Sunday, December 19, 2010
Should you go out on a date with someone you pretty much know it won’t work out with? Not because he doesn’t look decently attractive or because you don’t think you’ll have anything to talk about, but because of one of those likely insurmountable issues that you know about in advance. Like he lives in Canada. I’m sure the answer depends on the particular situation.
So here’s mine.

I’ve exchanged a few emails with a guy on OK Cupid, and he’s one of those performer types, which means we have completely opposite schedules. He actually put in his profile that he’s run into trouble with 9-5 gals, who won’t stay out past 10p. He’s proposed going to a comedy show followed by his buddy’s bar. Tonight. Sunday night.

My immediate thought was that it sounded like a late night, for a school night. I’m normally sleeping around 10p on Sundays, plus I’ve been trying to get up and work out in the morning. And then I thought, that’s exactly what he had written in is profile. I'm a 9-5 gal.

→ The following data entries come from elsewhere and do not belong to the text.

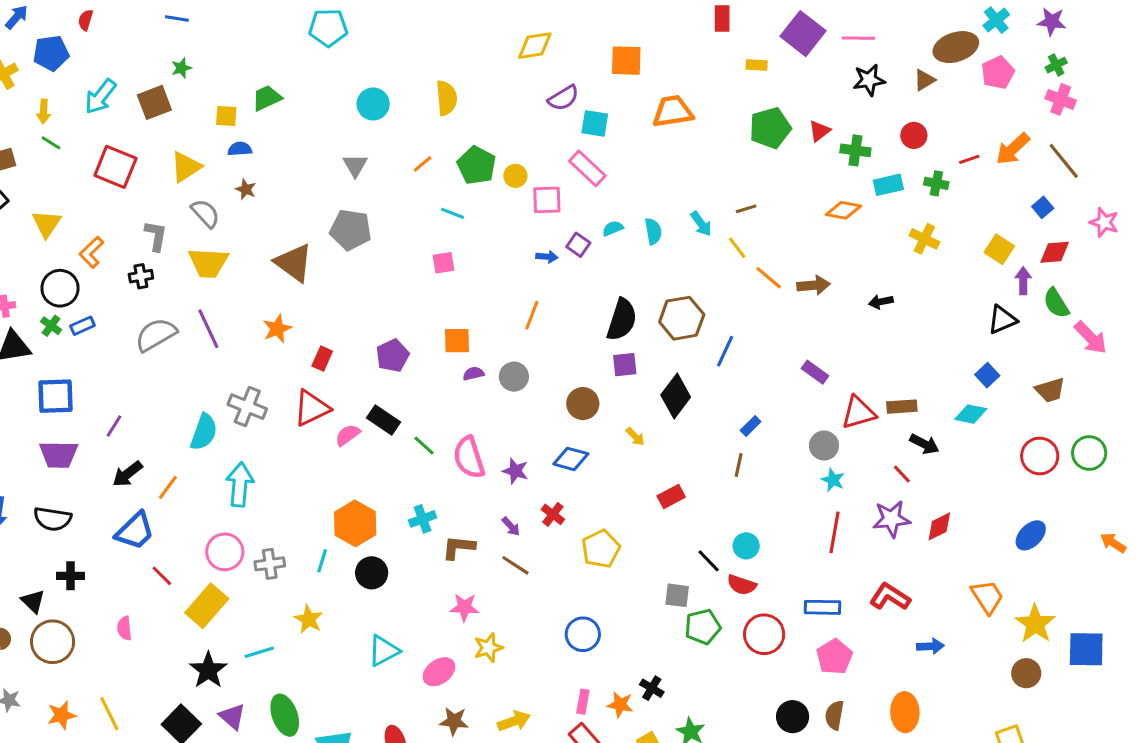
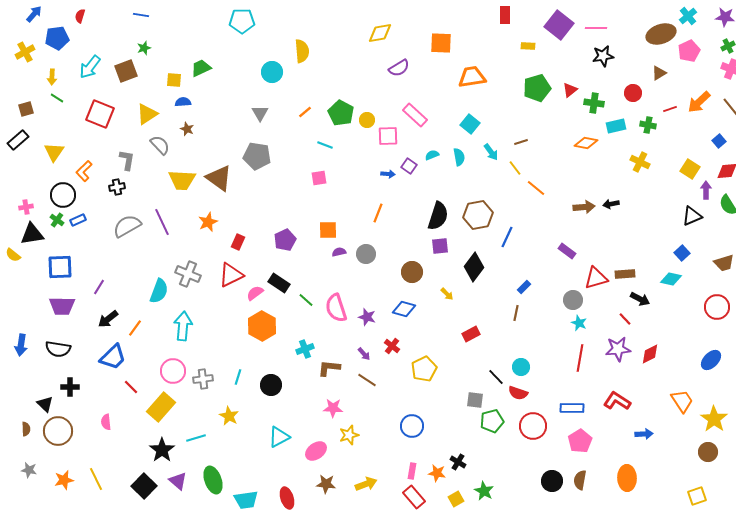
brown triangle: (924, 80) -> (659, 73), moved
yellow semicircle: (446, 98) -> (302, 51), moved
cyan square: (595, 123) -> (470, 124), moved, turned 30
yellow trapezoid: (208, 263) -> (182, 180), moved
brown arrow: (814, 285) -> (584, 207), moved
orange hexagon: (355, 523) -> (262, 326), moved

I probably shouldn’t have even responded to The Performer's first email, because I’m a realist, and I’ve dated this type before. I remember it being sort of impossible to spend time with that guy, because as a musician he was always at work during my free time, and I was always sleeping (or working) during his. We didn’t have enough schedule overlap and it wasn’t something that could be fixed without one of us drastically changing our lifestyle.

I did engage in conversing with this new guy, though, because there’s always that voice in the back of my head (or maybe it’s coming from my friends) saying that “this could be the one” or “what would it hurt to just go meet him and see”.

I am surprisingly torn. I would like to meet him and I’ve been wanting someone to hang out with (although I was hoping for sushi snacks). Maybe I shouldn’t look a gift horse in the mouth. But let's say I stay out late(r) than I would normally to see if we have a connection. What then? I hate to end something before it starts, but I like going to bed early. I don’t send emails at 4:50am, which is when I got his date invite. The last time I saw that time it was Tuesday morning, and I was heading to spin class, not heading back from the bars.

Had I thought of this earlier I could have used a blog poll and solicited feedback from you, dear readers. As it stands, I should have already decided. Guess I’m headed out for a run. It’s the best self-deciding mechanism I have.

2 comments:

jo said...

that's a tough one. sounds like at best, this is just going to be a "just friends" thing. i guess it depends on whether you feel like changing your schedule for the night. so what did you decide?

Anonymous said...

I would probably want to start something with the hope of romantic love. But knowing all that I know now, I wouldn't. It might be fun in the beginning, but you'll be tired a lot of the time...which in my case leads to extreme grumpiness...which usually leads to the demise of the relationship. Just my humble opinion. I'm curious to see what you end up doing!!!